On Aug. 29, 1970, 42-year-old Los Angeles Times reporter Ruben Salazar was struck in the head with a tear gas canister and killed instantly. He'd stepped into the Silver Dollar Cafe to escape the chaos and confusion of the Chicano Moratorium march, an anti-Vietnam protest that had turned violent. The type of projectile used wasn't meant to be fired into crowds, and the exact details of his death have been a matter of dispute ever since.

Salazar has often been thought of “more as myth than history.”
—Phillip Rodriguez

A controversial figure in life — he'd been one of the first mainstream journalists to cover the Chicano community, not all of whom were happy with his reportage — Salazar instantly became a martyr in death. In Ruben Salazar: Man in the Middle, which airs on PBS at 9 p.m. on Tuesday, April 29, director Phillip Rodriguez (Race 2012: A Conversation About Race and Politics in America, Latinos '08) explores the unique combination of internal and external forces that made Salazar the man he was.

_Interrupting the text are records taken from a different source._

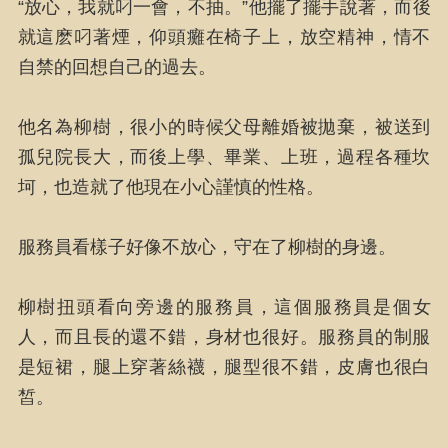
“放心，我就叼一會，不抽。”他擺了擺手說著，而後
就這麽叼著煙，仰頭癱在椅子上，放空精神，情不
自禁的回想自己的過去。
他名為柳樹，很小的時候父母離婚被拋棄，被送到
孤兒院長大，而後上學、畢業、上班，過程各種坎
坷，也造就了他現在小心謹慎的性格。
服務員看樣子好像不放心，守在了柳樹的身邊。
柳樹扭頭看向旁邊的服務員，這個服務員是個女
人，而且長的還不錯，身材也很好。服務員的制服
是短裙，腿上穿著絲襪，腿型很不錯，皮膚也很白
皙。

Early in the film, an interviewee says, “We were in such a hurry to create a martyr that we forgot about the man.” Asked about the process of closing that gap, Rodriguez notes that Salazar has often been thought of “more as myth than history. Though aspects of that myth were compelling, it always managed to privilege conjecture and innuendo about his death over details and facts about his death and his life. We set out to bring historical fact and context to the story by insisting on primary sources.”

Salazar's early assignments for the Times included stints in Vietnam and the Dominican Republic; it wasn't until his return to L.A. in the late 1960s that his focus turned to the Chicano community. The fact that he was, as one interviewee puts it, “neither a pimp for the revolution nor a shill for the establishment” lent him a certain in-between status that was never fully reconciled in his lifetime.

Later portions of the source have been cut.